# What you should do
For the records that follow, please set down exactly the lines between the one holding "plus d'eau de trempage des figues.)" and the one holding "renovality_sk", inclusive, and only those.

# Supplied records
──────

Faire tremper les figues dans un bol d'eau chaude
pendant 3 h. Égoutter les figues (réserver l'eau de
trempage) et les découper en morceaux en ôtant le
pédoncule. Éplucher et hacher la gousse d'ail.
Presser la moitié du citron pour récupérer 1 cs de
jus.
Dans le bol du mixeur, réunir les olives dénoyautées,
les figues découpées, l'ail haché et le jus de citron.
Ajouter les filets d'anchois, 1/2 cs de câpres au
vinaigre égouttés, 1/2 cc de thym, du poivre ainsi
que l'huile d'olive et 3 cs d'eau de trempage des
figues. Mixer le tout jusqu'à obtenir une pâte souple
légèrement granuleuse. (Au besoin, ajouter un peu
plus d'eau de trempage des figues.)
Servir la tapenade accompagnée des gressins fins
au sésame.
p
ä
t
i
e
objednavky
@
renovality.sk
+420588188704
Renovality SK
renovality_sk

──────

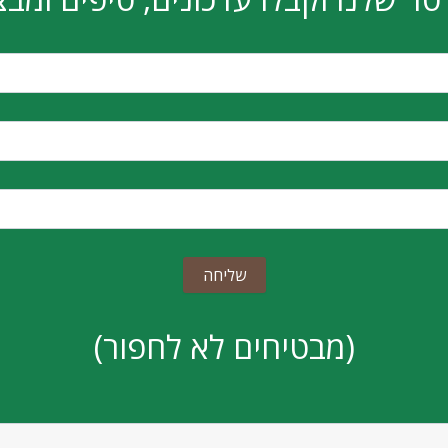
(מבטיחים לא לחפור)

──────

# Exercise solution
plus d'eau de trempage des figues.)
Servir la tapenade accompagnée des gressins fins
au sésame.
p
ä
t
i
e
objednavky
@
renovality.sk
+420588188704
Renovality SK
renovality_sk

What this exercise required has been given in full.